RECORDS PROVIDED START

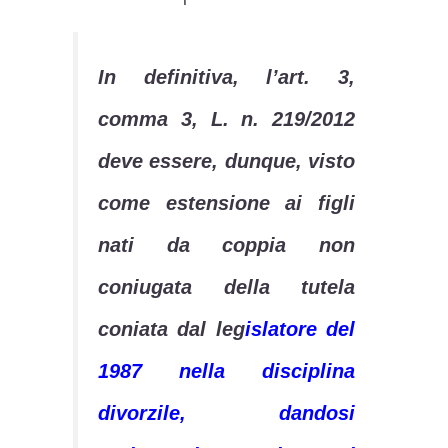
In definitiva, l’art. 3,
comma 3, L. n. 219/2012
deve essere, dunque, visto
come estensione ai figli
nati da coppia non
coniugata della tutela
coniata dal leg
islatore del
1987 nella disciplina
divorzile, dandosi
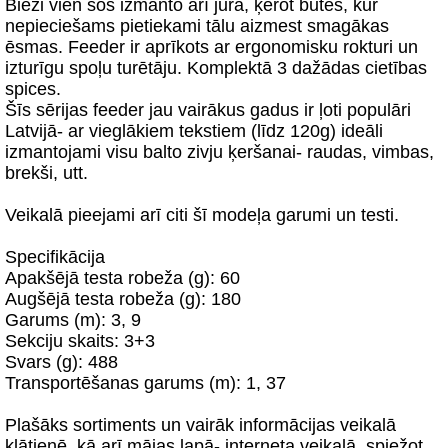
Bieži vien šos izmanto arī jūrā, ķerot butes, kur
nepieciešams pietiekami tālu aizmest smagākas
ēsmas. Feeder ir aprīkots ar ergonomisku rokturi un
izturīgu spoļu turētāju. Komplektā 3 dažādas cietības
spices.
Šīs sērijas feeder jau vairākus gadus ir ļoti populāri
Latvijā- ar vieglākiem tekstiem (līdz 120g) ideāli
izmantojami visu balto zivju ķeršanai- raudas, vimbas,
brekši, utt.
Veikalā pieejami arī citi šī modeļa garumi un testi.
Specifikācija
Apakšējā testa robeža (g): 60
Augšējā testa robeža (g): 180
Garums (m): 3, 9
Sekciju skaits: 3+3
Svars (g): 488
Transportēšanas garums (m): 1, 37
Plašāks sortiments un vairāk informācijas veikalā
klātienē, kā arī mājas lapā- interneta veikalā, spiežot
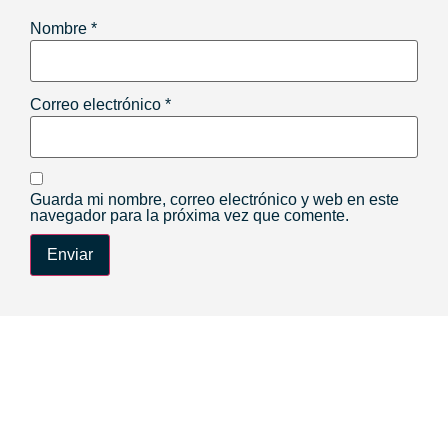
Nombre
*
Correo electrónico
*
Guarda mi nombre, correo electrónico y web en este
navegador para la próxima vez que comente.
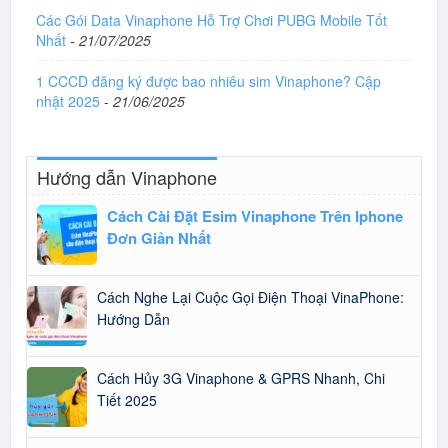
Các Gói Data Vinaphone Hỗ Trợ Chơi PUBG Mobile Tốt
Nhất
-
21/07/2025
1 CCCD đăng ký được bao nhiêu sim Vinaphone? Cập
nhật 2025
-
21/06/2025
Hướng dẫn Vinaphone
Cách Cài Đặt Esim Vinaphone Trên Iphone
Đơn Giản Nhất
Cách Nghe Lại Cuộc Gọi Điện Thoại VinaPhone:
Hướng Dẫn
Cách Hủy 3G Vinaphone & GPRS Nhanh, Chi
Tiết 2025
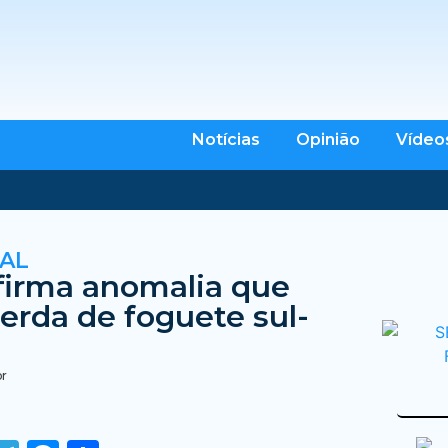
Notícias
Opinião
Vídeo
IAL
irma anomalia que
perda de foguete sul-
br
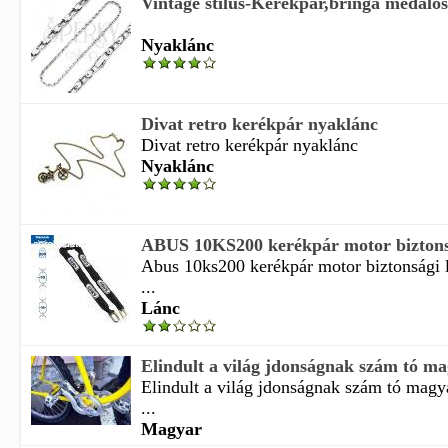
Vintage stílus-Kerékpár,bringa medálo
Nyaklánc
Divat retro kerékpár nyaklánc
Divat retro kerékpár nyaklánc
Nyaklánc
ABUS 10KS200 kerékpár motor biztons
Abus 10ks200 kerékpár motor biztonsági 
...
Lánc
Elindult a világ jdonságnak szám tó magy
Elindult a világ jdonságnak szám tó magya
...
Magyar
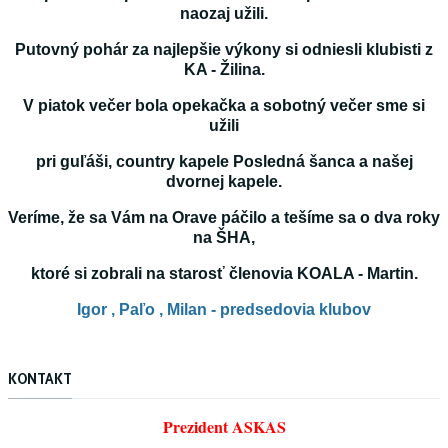
naozaj užili.
Putovný pohár za najlepšie výkony si odniesli klubisti z
KA - Žilina.
V piatok večer bola opekačka a sobotný večer sme si
užili
pri guľáši, country kapele Posledná šanca a našej
dvornej kapele.
Veríme, že sa Vám na Orave páčilo a tešíme sa o dva roky
na ŠHA,
ktoré si zobrali na starosť členovia KOALA - Martin.
Igor , Paľo , Milan - predsedovia klubov
KONTAKT
Prezident ASKAS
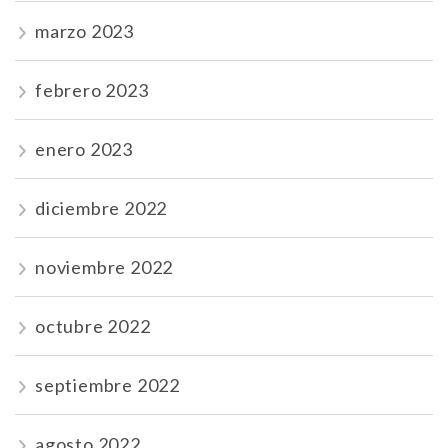
marzo 2023
febrero 2023
enero 2023
diciembre 2022
noviembre 2022
octubre 2022
septiembre 2022
agosto 2022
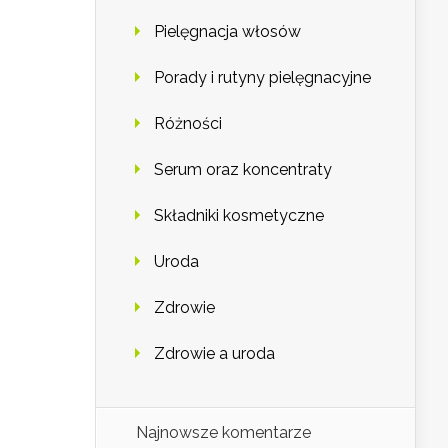
Pielęgnacja włosów
Porady i rutyny pielęgnacyjne
Różności
Serum oraz koncentraty
Składniki kosmetyczne
Uroda
Zdrowie
Zdrowie a uroda
Najnowsze komentarze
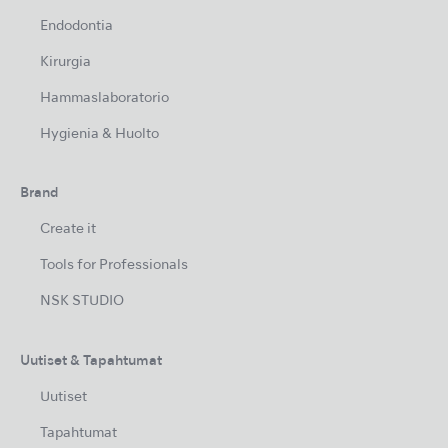
Endodontia
Kirurgia
Hammaslaboratorio
Hygienia & Huolto
Brand
Create it
Tools for Professionals
NSK STUDIO
Uutiset & Tapahtumat
Uutiset
Tapahtumat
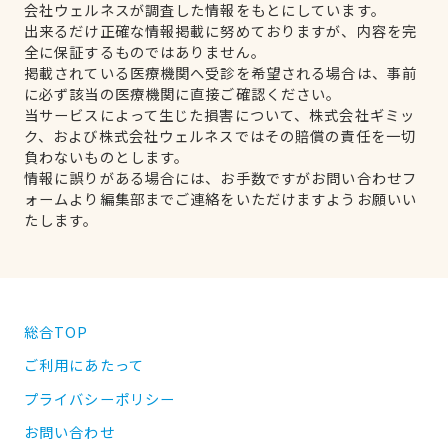
会社ウェルネスが調査した情報をもとにしています。
出来るだけ正確な情報掲載に努めておりますが、内容を完
全に保証するものではありません。
掲載されている医療機関へ受診を希望される場合は、事前
に必ず該当の医療機関に直接ご確認ください。
当サービスによって生じた損害について、株式会社ギミッ
ク、および株式会社ウェルネスではその賠償の責任を一切
負わないものとします。
情報に誤りがある場合には、お手数ですがお問い合わせフ
ォームより編集部までご連絡をいただけますようお願いい
たします。
総合TOP
ご利用にあたって
プライバシーポリシー
お問い合わせ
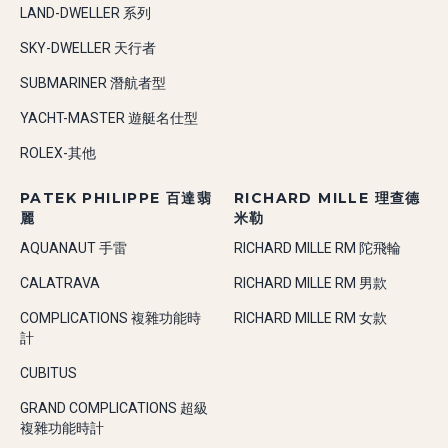
LAND-DWELLER 系列
SKY-DWELLER 天行者
SUBMARINER 潛航者型
YACHT-MASTER 遊艇名仕型
ROLEX-其他
PATEK PHILIPPE 百達翡
RICHARD MILLE 理查德
麗
米勒
AQUANAUT 手雷
RICHARD MILLE RM 陀飛輪
CALATRAVA
RICHARD MILLE RM 男款
COMPLICATIONS 複雜功能時
RICHARD MILLE RM 女款
計
CUBITUS
GRAND COMPLICATIONS 超級
複雜功能時計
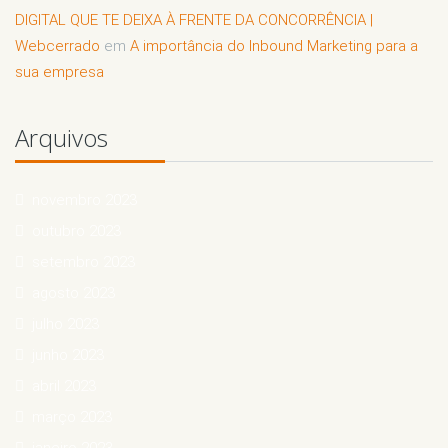
DIGITAL QUE TE DEIXA À FRENTE DA CONCORRÊNCIA |
Webcerrado
em
A importância do Inbound Marketing para a
sua empresa
Arquivos
novembro 2023
outubro 2023
setembro 2023
agosto 2023
julho 2023
junho 2023
abril 2023
março 2023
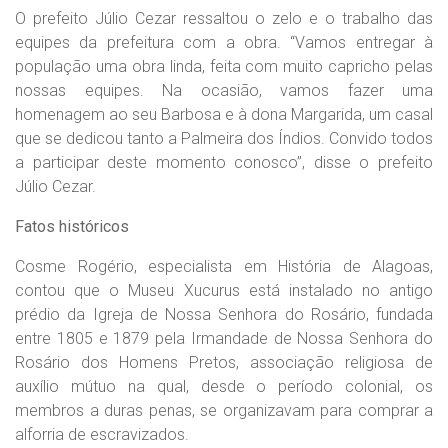
O prefeito Júlio Cezar ressaltou o zelo e o trabalho das
equipes da prefeitura com a obra. “Vamos entregar à
população uma obra linda, feita com muito capricho pelas
nossas equipes. Na ocasião, vamos fazer uma
homenagem ao seu Barbosa e à dona Margarida, um casal
que se dedicou tanto a Palmeira dos Índios. Convido todos
a participar deste momento conosco”, disse o prefeito
Júlio Cezar.
Fatos históricos
Cosme Rogério, especialista em História de Alagoas,
contou que o Museu Xucurus está instalado no antigo
prédio da Igreja de Nossa Senhora do Rosário, fundada
entre 1805 e 1879 pela Irmandade de Nossa Senhora do
Rosário dos Homens Pretos, associação religiosa de
auxílio mútuo na qual, desde o período colonial, os
membros a duras penas, se organizavam para comprar a
alforria de escravizados.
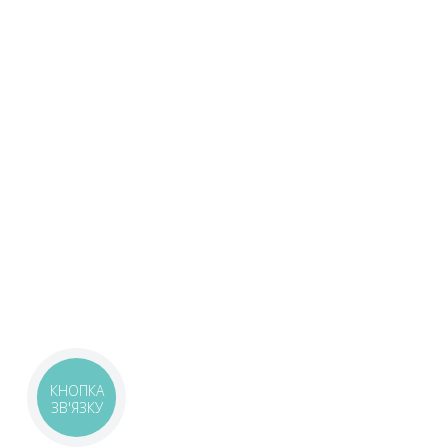
КНОПКА
ЗВ'ЯЗКУ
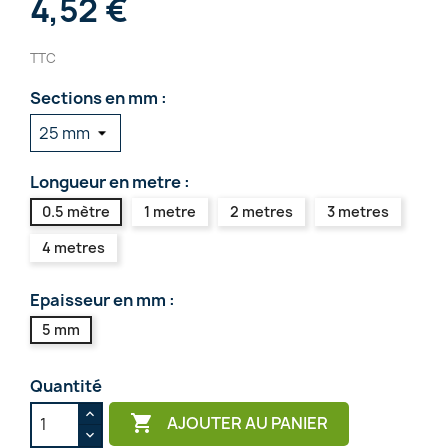
4,52 €
TTC
Sections en mm :
Longueur en metre :
0.5 mètre
1 metre
2 metres
3 metres
4 metres
Epaisseur en mm :
5 mm
Quantité

AJOUTER AU PANIER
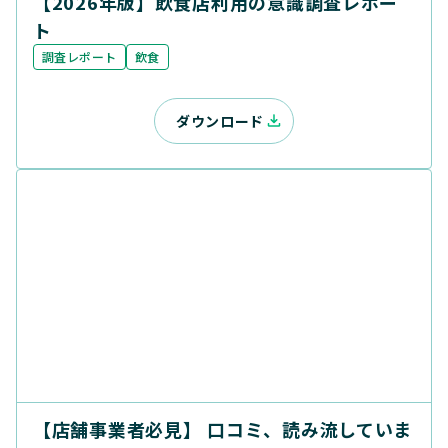
【2026年版】飲食店利用の意識調査レポー
ト
調査レポート
飲食
ダウンロード
【店舗事業者必見】 口コミ、読み流していま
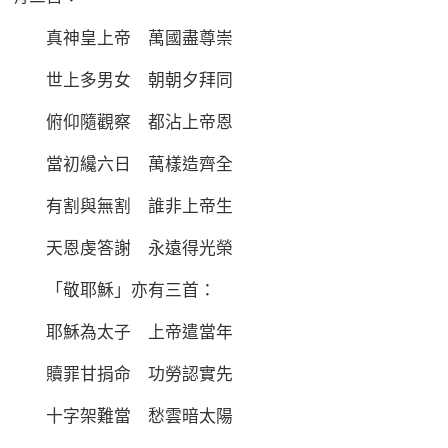
真神皇上帝 萬國盡尊崇
世上多男女 朝朝夕拜同
俯仰隨觀察 都沾上帝恩
當初纔六日 萬樣造齊全
有割與無割 誰非上帝生
天恩虔答謝 永遠得光榮
「敬耶穌」亦有三首：
耶穌為太子 上帝遣當年
贖罪甘捐命 功勞認實先
十字架難當 愁雲暗太陽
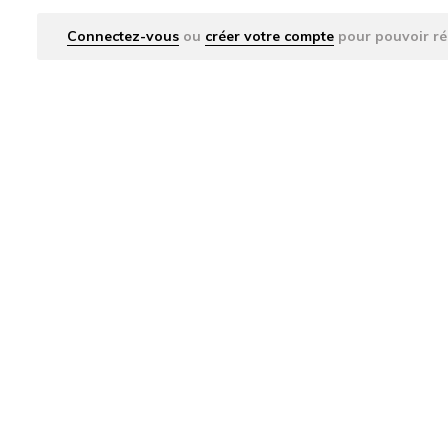
Connectez-vous
ou
créer votre compte
pour pouvoir ré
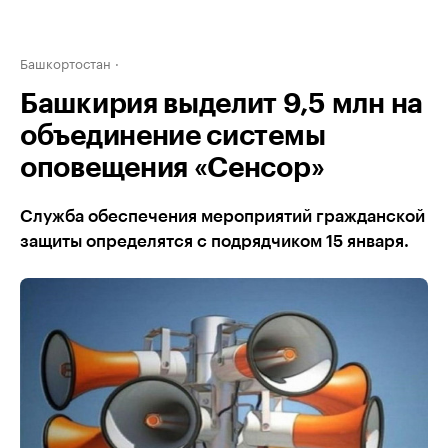
Башкортостан
Башкирия выделит 9,5 млн на
объединение системы
оповещения «Сенсор»
Служба обеспечения мероприятий гражданской
защиты определятся с подрядчиком 15 января.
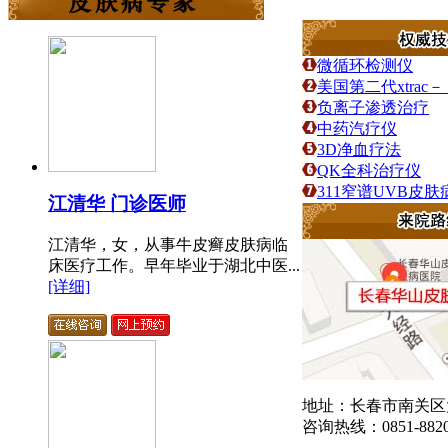
微循环检测仪
美国第二代xtra
负离子渗透治疗
中药汽疗仪
3D净血疗法
QK全科治疗仪
311窄谱UVB皮
江清华 门诊医师
江清华，女，从事牛皮癣皮肤病临
床医疗工作。早年毕业于湖北中医...
[详细]
地址：长春市南关区大
咨询热线：0851-8820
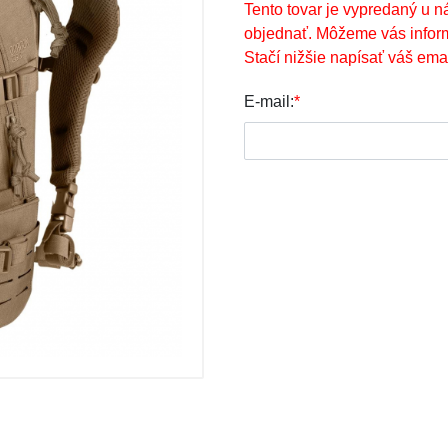
Tento tovar je vypredaný u n
objednať. Môžeme vás infor
Stačí nižšie napísať váš emai
E-mail:
*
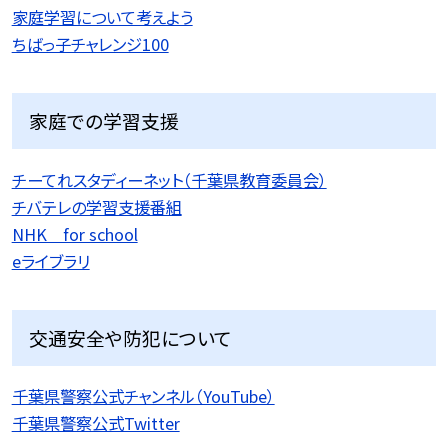
家庭学習について考えよう
ちばっ子チャレンジ100
家庭での学習支援
チーてれスタディーネット（千葉県教育委員会）
チバテレの学習支援番組
NHK for school
eライブラリ
交通安全や防犯について
千葉県警察公式チャンネル（YouTube）
千葉県警察公式Twitter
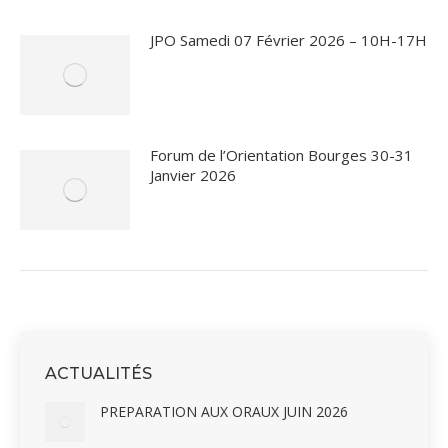
JPO Samedi 07 Février 2026 – 10H-17H
Forum de l’Orientation Bourges 30-31
Janvier 2026
ACTUALITÉS
PREPARATION AUX ORAUX JUIN 2026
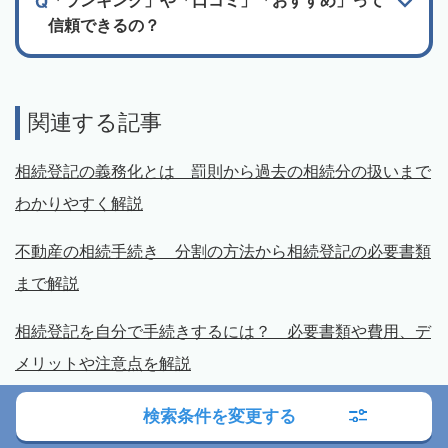
「ランキング」や「口コミ」「おすすめ」って
信頼できるの？
関連する記事
相続登記の義務化とは 罰則から過去の相続分の扱いまで
わかりやすく解説
不動産の相続手続き 分割の方法から相続登記の必要書類
まで解説
相続登記を自分で手続きするには？ 必要書類や費用、デ
メリットや注意点を解説
相続登記にかかる費用は？ 司法書士報酬、必要書類の取
検索条件を変更する
得費用、税金を解説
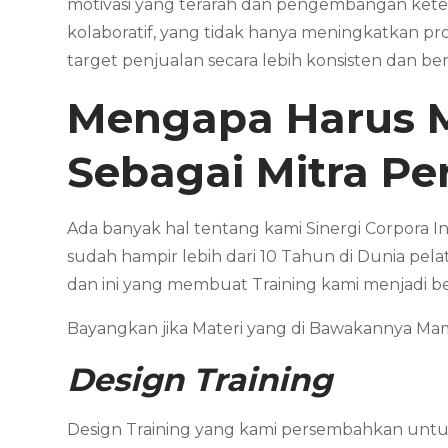
motivasi yang terarah dan pengembangan kete
kolaboratif, yang tidak hanya meningkatkan pr
target penjualan secara lebih konsisten dan be
Mengapa Harus 
Sebagai Mitra P
Ada banyak hal tentang kami Sinergi Corpora I
sudah hampir lebih dari 10 Tahun di Dunia pela
dan ini yang membuat Training kami menjadi b
Bayangkan jika Materi yang di Bawakannya 
Design Training
Design Training yang kami persembahkan untuk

RECORDS PROVIDED END

### EXERCISE AIM
Give back exactly the lines from the first line of the data through the line with "Transportēšanas garums (m): 1, 37", pictures excluded.

### THE COMPLETED TASK
In definitiva, l’art. 3,
comma 3, L. n. 219/2012
deve essere, dunque, visto
come estensione ai figli
nati da coppia non
coniugata della tutela
coniata dal leg
islatore del
1987 nella disciplina
divorzile, dandosi
Bieži vien šos izmanto arī jūrā, ķerot butes, kur
nepieciešams pietiekami tālu aizmest smagākas
ēsmas. Feeder ir aprīkots ar ergonomisku rokturi un
izturīgu spoļu turētāju. Komplektā 3 dažādas cietības
spices.
Šīs sērijas feeder jau vairākus gadus ir ļoti populāri
Latvijā- ar vieglākiem tekstiem (līdz 120g) ideāli
izmantojami visu balto zivju ķeršanai- raudas, vimbas,
brekši, utt.
Veikalā pieejami arī citi šī modeļa garumi un testi.
Specifikācija
Apakšējā testa robeža (g): 60
Augšējā testa robeža (g): 180
Garums (m): 3, 9
Sekciju skaits: 3+3
Svars (g): 488
Transportēšanas garums (m): 1, 37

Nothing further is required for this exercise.